Dataset entries:
Content starts

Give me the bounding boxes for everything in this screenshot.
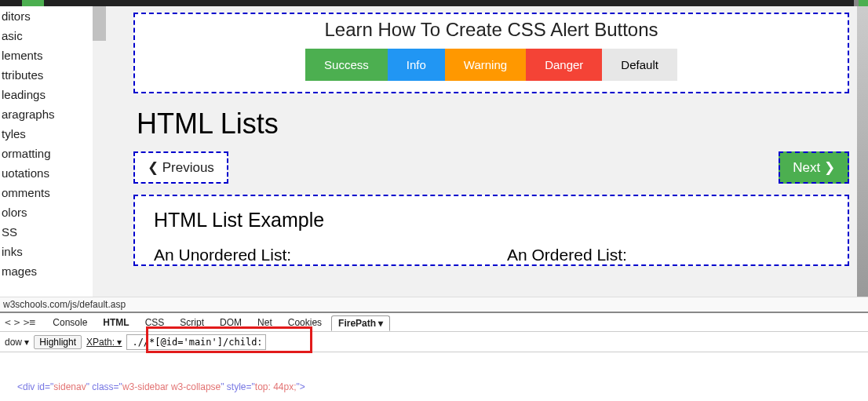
- sidebar-item[interactable]: aragraphs: [0, 104, 106, 124]
- sidebar-item[interactable]: ormatting: [0, 144, 106, 163]
- main-content: Learn How To Create CSS Alert Buttons Su…: [107, 6, 868, 297]
- ordered-list-heading: An Ordered List:: [507, 246, 829, 264]
- ad-banner: Learn How To Create CSS Alert Buttons Su…: [133, 13, 849, 93]
- sidebar-item[interactable]: omments: [0, 183, 106, 202]
- info-button[interactable]: Info: [388, 49, 445, 81]
- devtools-toolbar: dow ▾ Highlight XPath: ▾: [0, 332, 868, 352]
- tab-css[interactable]: CSS: [139, 315, 171, 330]
- sidebar-item[interactable]: olors: [0, 202, 106, 222]
- ad-buttons: Success Info Warning Danger Default: [135, 49, 848, 81]
- page-title: HTML Lists: [137, 108, 849, 140]
- sidebar-item[interactable]: tyles: [0, 124, 106, 144]
- top-accent: [22, 0, 44, 6]
- tab-firepath[interactable]: FirePath ▾: [331, 315, 390, 331]
- sidebar-scroll-thumb[interactable]: [93, 6, 106, 41]
- sidebar-item[interactable]: uotations: [0, 163, 106, 183]
- xpath-input[interactable]: [126, 334, 266, 350]
- sidebar-item[interactable]: asic: [0, 26, 106, 46]
- nav-back-icon[interactable]: <: [5, 316, 11, 328]
- tab-net[interactable]: Net: [251, 315, 279, 330]
- sidebar-item[interactable]: leadings: [0, 85, 106, 104]
- chapter-nav: ❮ Previous Next ❯: [133, 151, 849, 184]
- sidebar-item[interactable]: mages: [0, 261, 106, 281]
- sidebar-item[interactable]: ttributes: [0, 65, 106, 85]
- sidebar: ditors asic lements ttributes leadings a…: [0, 6, 107, 297]
- status-bar-url: w3schools.com/js/default.asp: [0, 297, 868, 312]
- nav-forward-icon[interactable]: >: [14, 316, 20, 328]
- ad-title: Learn How To Create CSS Alert Buttons: [135, 19, 848, 41]
- next-button[interactable]: Next ❯: [779, 151, 849, 184]
- previous-button[interactable]: ❮ Previous: [133, 151, 228, 184]
- highlight-button[interactable]: Highlight: [34, 335, 82, 349]
- devtools-tabs: < > >≡ Console HTML CSS Script DOM Net C…: [0, 313, 868, 332]
- sidebar-scroll-track[interactable]: [93, 6, 106, 297]
- sidebar-item[interactable]: SS: [0, 222, 106, 242]
- window-dropdown[interactable]: dow ▾: [5, 337, 29, 348]
- window-edge: [857, 6, 868, 297]
- danger-button[interactable]: Danger: [526, 49, 602, 81]
- default-button[interactable]: Default: [602, 49, 677, 81]
- sidebar-item[interactable]: lements: [0, 46, 106, 65]
- tab-html[interactable]: HTML: [97, 315, 135, 330]
- sidebar-item[interactable]: inks: [0, 242, 106, 261]
- example-box: HTML List Example An Unordered List: An …: [133, 195, 849, 266]
- success-button[interactable]: Success: [305, 49, 388, 81]
- sidebar-item[interactable]: ditors: [0, 6, 106, 26]
- tab-console[interactable]: Console: [46, 315, 93, 330]
- top-right-green: [859, 0, 868, 6]
- warning-button[interactable]: Warning: [445, 49, 526, 81]
- tab-script[interactable]: Script: [173, 315, 210, 330]
- devtools-panel: < > >≡ Console HTML CSS Script DOM Net C…: [0, 312, 868, 401]
- xpath-dropdown[interactable]: XPath: ▾: [86, 337, 122, 348]
- source-tree[interactable]: <div id="sidenav" class="w3-sidebar w3-c…: [0, 352, 868, 401]
- window-top-bar: [0, 0, 868, 6]
- unordered-list-heading: An Unordered List:: [154, 246, 476, 264]
- nav-menu-icon[interactable]: >≡: [24, 316, 36, 328]
- tab-dom[interactable]: DOM: [213, 315, 248, 330]
- example-title: HTML List Example: [154, 209, 829, 231]
- tab-cookies[interactable]: Cookies: [282, 315, 328, 330]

Content ends

* **WHAT THIS TASK INVOLVES**
With images excluded, write the records above out again exactly.

* **EXPECTED ANSWER**
Give me the bounding boxes for everything in this screenshot.
- sidebar-item[interactable]: aragraphs: [0, 104, 106, 124]
- sidebar-item[interactable]: ormatting: [0, 144, 106, 163]
- main-content: Learn How To Create CSS Alert Buttons Su…: [107, 6, 868, 297]
- ordered-list-heading: An Ordered List:: [507, 246, 829, 264]
- ad-banner: Learn How To Create CSS Alert Buttons Su…: [133, 13, 849, 93]
- sidebar-item[interactable]: omments: [0, 183, 106, 202]
- info-button[interactable]: Info: [388, 49, 445, 81]
- devtools-toolbar: dow ▾ Highlight XPath: ▾: [0, 332, 868, 352]
- tab-css[interactable]: CSS: [139, 315, 171, 330]
- sidebar-item[interactable]: olors: [0, 202, 106, 222]
- ad-buttons: Success Info Warning Danger Default: [135, 49, 848, 81]
- page-title: HTML Lists: [137, 108, 849, 140]
- sidebar-item[interactable]: tyles: [0, 124, 106, 144]
- top-accent: [22, 0, 44, 6]
- tab-firepath[interactable]: FirePath ▾: [331, 315, 390, 331]
- sidebar-scroll-thumb[interactable]: [93, 6, 106, 41]
- sidebar-item[interactable]: uotations: [0, 163, 106, 183]
- xpath-input[interactable]: [126, 334, 266, 350]
- sidebar-item[interactable]: asic: [0, 26, 106, 46]
- nav-back-icon[interactable]: <: [5, 316, 11, 328]
- tab-net[interactable]: Net: [251, 315, 279, 330]
- sidebar-item[interactable]: leadings: [0, 85, 106, 104]
- chapter-nav: ❮ Previous Next ❯: [133, 151, 849, 184]
- sidebar-item[interactable]: mages: [0, 261, 106, 281]
- sidebar-item[interactable]: ttributes: [0, 65, 106, 85]
- sidebar: ditors asic lements ttributes leadings a…: [0, 6, 107, 297]
- status-bar-url: w3schools.com/js/default.asp: [0, 297, 868, 312]
- nav-forward-icon[interactable]: >: [14, 316, 20, 328]
- ad-title: Learn How To Create CSS Alert Buttons: [135, 19, 848, 41]
- next-button[interactable]: Next ❯: [779, 151, 849, 184]
- previous-button[interactable]: ❮ Previous: [133, 151, 228, 184]
- highlight-button[interactable]: Highlight: [34, 335, 82, 349]
- devtools-tabs: < > >≡ Console HTML CSS Script DOM Net C…: [0, 313, 868, 332]
- sidebar-scroll-track[interactable]: [93, 6, 106, 297]
- sidebar-item[interactable]: SS: [0, 222, 106, 242]
- window-dropdown[interactable]: dow ▾: [5, 337, 29, 348]
- window-edge: [857, 6, 868, 297]
- danger-button[interactable]: Danger: [526, 49, 602, 81]
- default-button[interactable]: Default: [602, 49, 677, 81]
- sidebar-item[interactable]: lements: [0, 46, 106, 65]
- tab-html[interactable]: HTML: [97, 315, 135, 330]
- sidebar-item[interactable]: inks: [0, 242, 106, 261]
- example-box: HTML List Example An Unordered List: An …: [133, 195, 849, 266]
- success-button[interactable]: Success: [305, 49, 388, 81]
- sidebar-item[interactable]: ditors: [0, 6, 106, 26]
- tab-console[interactable]: Console: [46, 315, 93, 330]
- top-right-green: [859, 0, 868, 6]
- warning-button[interactable]: Warning: [445, 49, 526, 81]
- tab-script[interactable]: Script: [173, 315, 210, 330]
- devtools-panel: < > >≡ Console HTML CSS Script DOM Net C…: [0, 312, 868, 401]
- xpath-dropdown[interactable]: XPath: ▾: [86, 337, 122, 348]
- source-tree[interactable]: <div id="sidenav" class="w3-sidebar w3-c…: [0, 352, 868, 401]
- window-top-bar: [0, 0, 868, 6]
- unordered-list-heading: An Unordered List:: [154, 246, 476, 264]
- nav-menu-icon[interactable]: >≡: [24, 316, 36, 328]
- tab-dom[interactable]: DOM: [213, 315, 248, 330]
- example-title: HTML List Example: [154, 209, 829, 231]
- tab-cookies[interactable]: Cookies: [282, 315, 328, 330]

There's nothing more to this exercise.